Your Journal Has Some Secret Gifts to Share with You

As someone who has carried around a journal since shortly after I learned to use a pen, I figured I knew every trick in the blank book of personal writing, but then I met Monica Kenton of the Spiritual Innovation Lab and she revealed a secret that every journal keeper must know:

Use your own journal as a book of answers. When you’re stuck and seeking guidance, ask the greatest authority on your life: yourself. Think about what you need to know and then open your journal to a random page.

Monica shared that idea last month in a workshop at Camp GLP (the most wonderfullest gathering for creatives and entrepreneurs EVER!). I’d forgotten about this magic trick until now. But, as I sit on my front porch, trying to force out a blog post in a few stolen moments while I try to tear myself away from the latest headlines, I realize that I just might have access to exactly what I need to write for you today.

We all break that “write what you know” rule sometimes, and then...

Seeking a taste of my own wisdom, I flip to a random page of an old journal.

Only July 17, 2016 I was up at 5 AM and feeling simultaneously filled up and emptied out by motherhood. Mothers of young children are creatures of the dawn, so I’ve seen the day from this angle countless times, but this wasn’t always the case.

That morning, I scrawled:

In high school, I wrote a story about a world trapped in the eerie half-light of dawn. It was fantasy - and not only because it featured druids and all sorts of enchantment. In truth, I wasn’t all that sure what dawn looked like. Sure, I got up in the dark to catch the bus, but I was too busy putting together my mid-90s flannel ensembles to look out the window.

At sixteen, I was breaking that rule that begs to be broken: write what you know.

Who can blame me? When you’re just desperate for something to happen to you, it seems like all you know are curfews and boys who just don’t get it. It’s almost impossible to write stories when you’re inside them - especially when you think the story you’re living is too limited. As a result, I turned to the completely made up.

Here’s the thing: I think it’s possible to write what you know even if your story is full of unicorns and dragons (even if you haven’t seen one - yet.).

If that story the sixteen year-old me was actually about yearning to be kissed by "the one" and a teenager’s longing for freedom, the silver horned creatures and the weird atmospheric conditions would have been completely believable and wonderful.

Thing is, I wasn’t writing a truthful story because I wasn’t willing to live the part of it that was completely accessible every damn morning.
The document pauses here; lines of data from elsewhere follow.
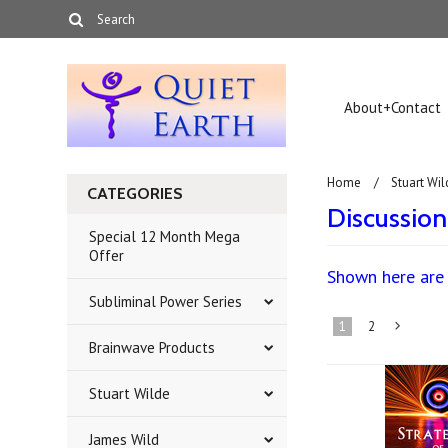
About+Contact
Home
Stuart Wil
CATEGORIES
Discussio
Special 12 Month Mega
Offer
Shown here are 
Subliminal Power Series
1
2
Brainwave Products
»
Stuart Wilde
James Wild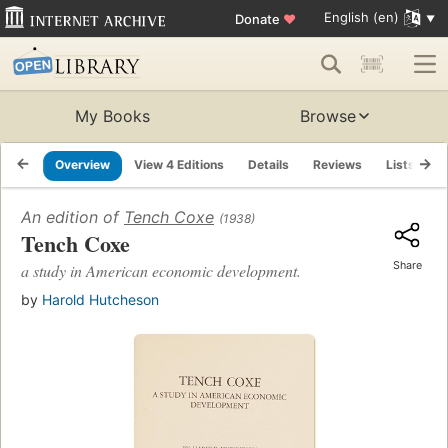
English (en)
Donate
♥
My Books
Browse
Overview
View 4 Editions
Details
Reviews
Lists
R
An edition of
Tench Coxe
(1938)
Tench Coxe
Share
a study in American economic development.
by
Harold Hutcheson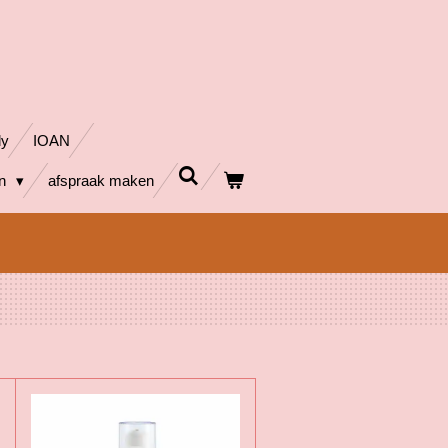
dy
IOAN
en
afspraak maken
You wander into “fraud” territory when you write about a daily planetary event and don’t actually bother to go looking at it.

You’re out of step with authenticity when you ignore that you and your life have a part to play in the stories you tell.

Apply the “write what you know” advice in a way that supports your life and writing process

But we're not kids anymore.

So much has happened to get you to where you are - so many terrible mistakes and private joys and worrisome truths. There’s an inherent challenge embedded in “write what you know” when what you know is too private or stressful or in-process to share in public.

And, "write from the heart" is a downright punishing statement if you’re a healer or a clinician who helps people solve problems and find peace and happiness when your own daily life is full of conflict and confusion and frustration.

But what DO you write about when life is hellish and your brand is meant to offer clients hope and solace?

The sunrise.

I’m taking this 2016 journal entry literally. If you can’t write about what’s happening in daily life, you must be able to write about what it means to stand in the stillness of dawn and tune into something bigger than your dramas.

Here’s your writing prompt:

Writing Prompt_.png

Watch the sunrise.  Why would your perfect reader/ ideal client/ the individual who needs the change you seek to be in the world benefit from experiencing the stillness of dawn?

Give yourself permission to see that sunrise through the shadows that cloud your vision, through the hopes that blur your sight, through your biases that create your perspective

Even if every writer in this community wrote their next blog post about a sunrise, we’d all write something unique and show up as OURSELVES in the page. We’d offer some specific medicine that would help our own communities of clients see themselves more clearly and heal their lives.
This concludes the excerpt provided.